Effect of carbon chain structure on the phthalic acid esters (PAEs) adsorption mechanism by mesoporous cellulose biochar

With the widespread usage of plastic products, more and more phthalic acid esters (PAEs) pollutants entered into the environment, and then pose a potential threat to the ecosystems and human. In this work, mesoporous cellulose biochar (MCB) was taken as the adsorbent, and five different carbon chain structural phthalic acid esters (PAEs; DMP, DEP, DBP, DOP, DEHP) were selected as the adsorbates. The effects of CCS on the PAEs adsorption behaviors and mechanisms were systematically studied by the combination of experiments and molecular dynamics simulation.

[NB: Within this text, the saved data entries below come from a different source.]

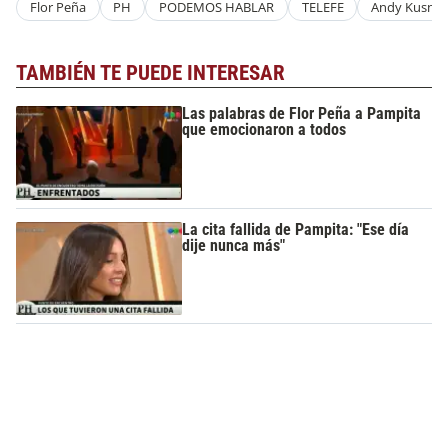
Flor Peña
PH
PODEMOS HABLAR
TELEFE
Andy Kusnet
TAMBIÉN TE PUEDE INTERESAR
Las palabras de Flor Peña a Pampita
que emocionaron a todos
La cita fallida de Pampita: "Ese día
dije nunca más"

The adsorption capacity order of the five PAEs was as follows: DOP (74.42) > DMP (69.58) > DEP (68.91) > DBP (67.32) > DEHP (61.87). The adsorption processes were mainly driven by chemisorption. Therein, MCB adsorbed DMP, DEP, and DBP mainly through π-π electron-donor–acceptor (EDA) interaction, adsorbed DOP by the collaboration of hydrophobic and π-π EDA interactions, and adsorbed DEHP mainly via hydrophobic interaction. For the short carbon chain PAEs, the mainly adsorption mechanisms of PAEs onto porous biochar were π-π EDA interaction and pore-filling. With the increase of carbon chain length, the π-π EDA interaction and pore-filling would weaken, thus the hydrophobic interaction would enhance contrastingly. Owing the same carbon number of the carbon chain, the branched structure would accelerate the agglomeration of adsorbate molecules and weaken the adsorption force. Therefore, the current study could provide strategies for the preparation of highly effective biochar adsorbents, and improve selective adsorption efficiency of PAEs.